- [Exercise instructions] Lines from the one containing "Étude universitaire sur" through the final line of the records below are needed, copied exactly, with no pictures.
[Opening Provided entries section]
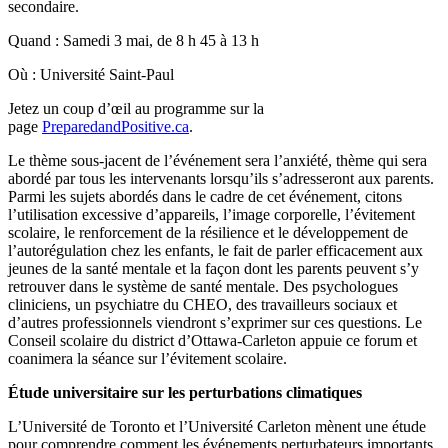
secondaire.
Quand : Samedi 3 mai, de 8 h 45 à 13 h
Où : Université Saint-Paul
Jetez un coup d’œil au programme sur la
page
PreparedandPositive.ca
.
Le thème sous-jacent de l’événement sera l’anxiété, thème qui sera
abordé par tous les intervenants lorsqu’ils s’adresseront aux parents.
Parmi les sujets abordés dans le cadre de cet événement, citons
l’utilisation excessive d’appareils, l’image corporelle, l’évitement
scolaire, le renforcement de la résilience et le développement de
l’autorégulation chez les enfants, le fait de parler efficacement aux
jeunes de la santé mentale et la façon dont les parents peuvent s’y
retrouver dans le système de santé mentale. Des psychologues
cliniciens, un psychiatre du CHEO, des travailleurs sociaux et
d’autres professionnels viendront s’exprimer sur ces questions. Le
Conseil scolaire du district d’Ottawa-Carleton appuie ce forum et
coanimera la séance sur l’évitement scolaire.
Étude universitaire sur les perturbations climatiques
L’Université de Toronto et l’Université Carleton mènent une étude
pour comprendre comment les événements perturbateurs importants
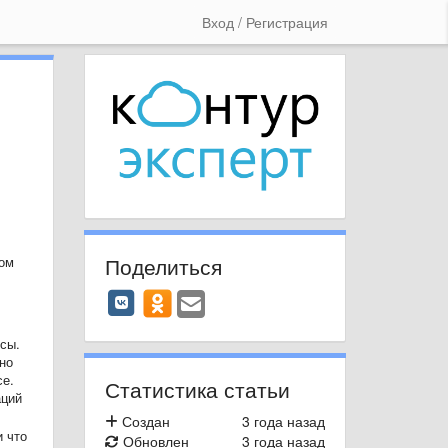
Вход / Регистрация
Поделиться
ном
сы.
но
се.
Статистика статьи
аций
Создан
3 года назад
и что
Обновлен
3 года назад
[Closing Provided entries section]
- [Solution to the problem]
Étude universitaire sur les perturbations climatiques
L’Université de Toronto et l’Université Carleton mènent une étude
pour comprendre comment les événements perturbateurs importants
Вход / Регистрация
Поделиться
ном
сы.
но
се.
Статистика статьи
аций
Создан
3 года назад
и что
Обновлен
3 года назад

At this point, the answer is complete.